On Friday, May 20th, a new green space joined the Borough of Jenkintown after years in the making. Cedar Street Moretti Park opened to the public with a ceremony featuring a who’s who of contributors who helped make the park possible. We were there too.
In the middle of a residential neighborhood, you can find Cedar Street Moretti Park at 435 Cedar Street in Jenkintown. Formerly the residence of the Moretti Family, in 2016, Bob Moretti offered the property to the Borough at a below market value with a vision of turning the residence into a green space for the community. Bob wanted to honor his parents, Anthony and Josephine, longtime residents of Jenkintown. Married at the Immaculate Conception Church in 1952, Anthony and Josephine Moretti lived in the Borough for over 50 years. Even after their children graduated, they were active in Jenkintown school events and always cherished the walkability of the community.
It took 6 years from the inspiration to fruition of the park, and it took the perseverance and commitment of many different people to make it happen. Jenkintown Borough Council, Borough Manager George Locke, County and State government, citizen groups, contractors, public works, and more. The park also received grants to aid in the construction, a list of which can be found at the end of the article.
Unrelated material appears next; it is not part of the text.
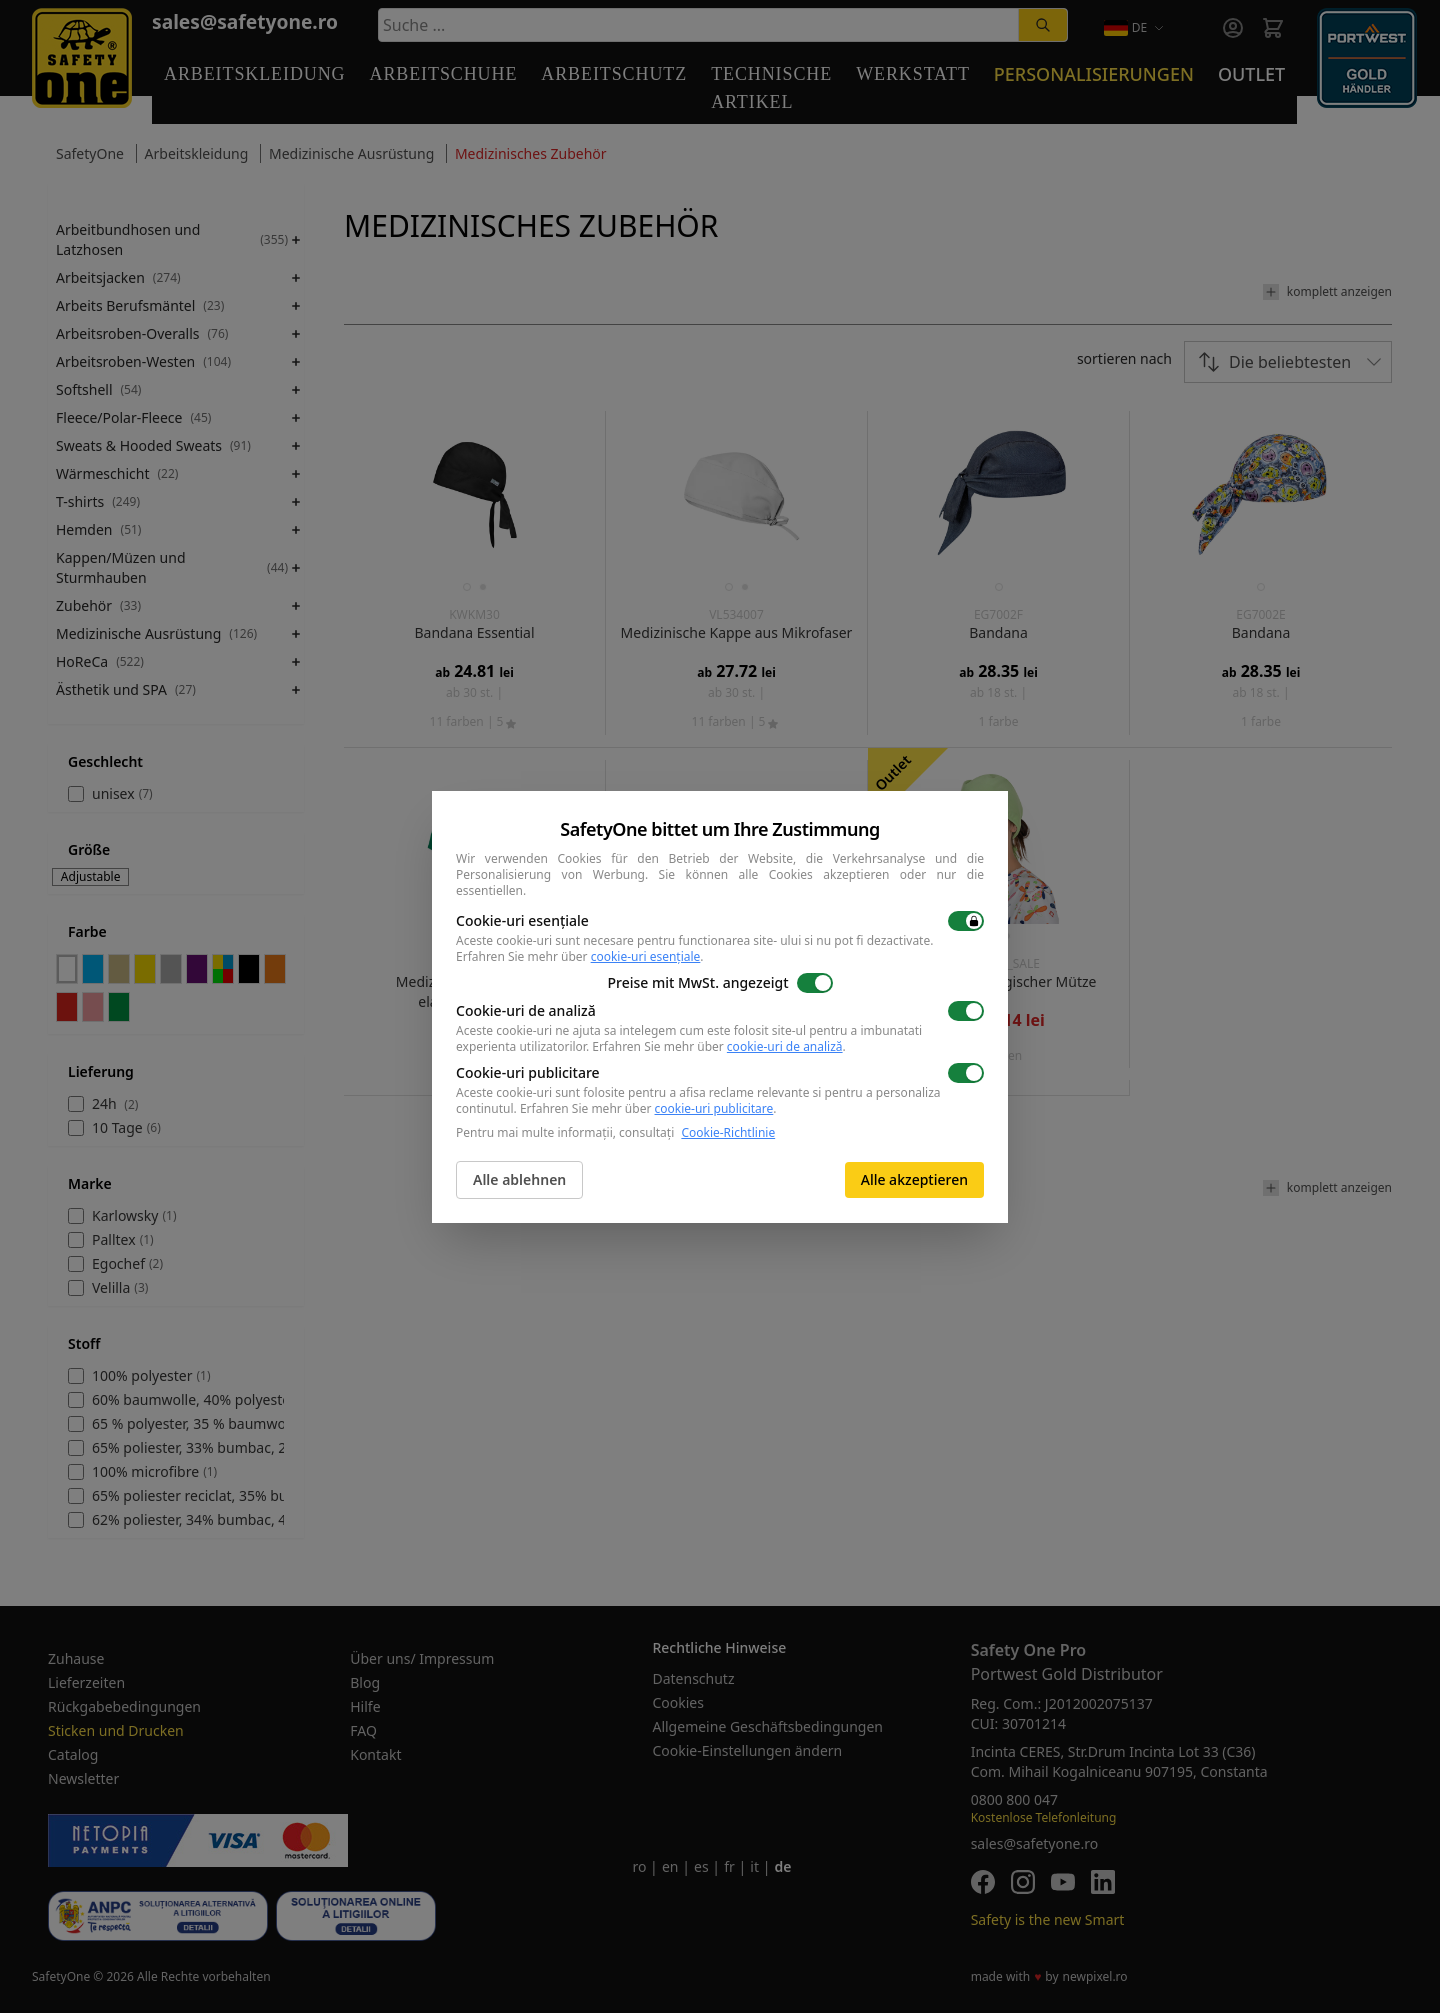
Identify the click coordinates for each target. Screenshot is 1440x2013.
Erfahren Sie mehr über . (580, 956)
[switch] (966, 921)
Eva Monheim, of Verdant Earth Educators, summed up the participation:
“The Borough Manager, staff, elected officials, residents, businesses, and community services have all been involved in this undertaking and kudos to you all for the vision that you had to create this space.,” said Monheim. “Cedar Street Moretti Park becomes a legacy of open space for residents to enjoy long after we’re all gone…it’s about thinking into the future. Thinking about our grandchildren… thinking of space when we can’t see it any longer. That’s so important.”
Verdant Earth Educators helped with the selection of the various plant communities found at the park, and those communities have varying degrees of environmental functions. There are wetland plants in the rain garden that aid in purifying water after heavy rains, and function as a storage space to lessen run-off. Some of the plants in the park stabilize the soil so it does not move around or leave the park, which is critical in mitigating down-stream pollution. The large trees and shrubs help to create wind blocks, act as visual buffers, and will create sound baffles. They also will add cooling effects on hot days.
Besides the obvious environmental benefits, the park has plenty of places to sit, ride bikes, places to climb, observe nature, and is aesthetically pleasing. When we were there, there were already mockingbirds enjoying the park, and their calls only helped accentuate the general vibe conspicuous at the event.
Jenkintown Borough Mayor Gabriel Lerman put it into words:
“My kids have already ridden around this park a hundred times. They’ve climbed on the rocks, they’re playing, they’re laughing. You see people here enjoying it; they’re smiling, being happy…and that is something we definitely need more of.”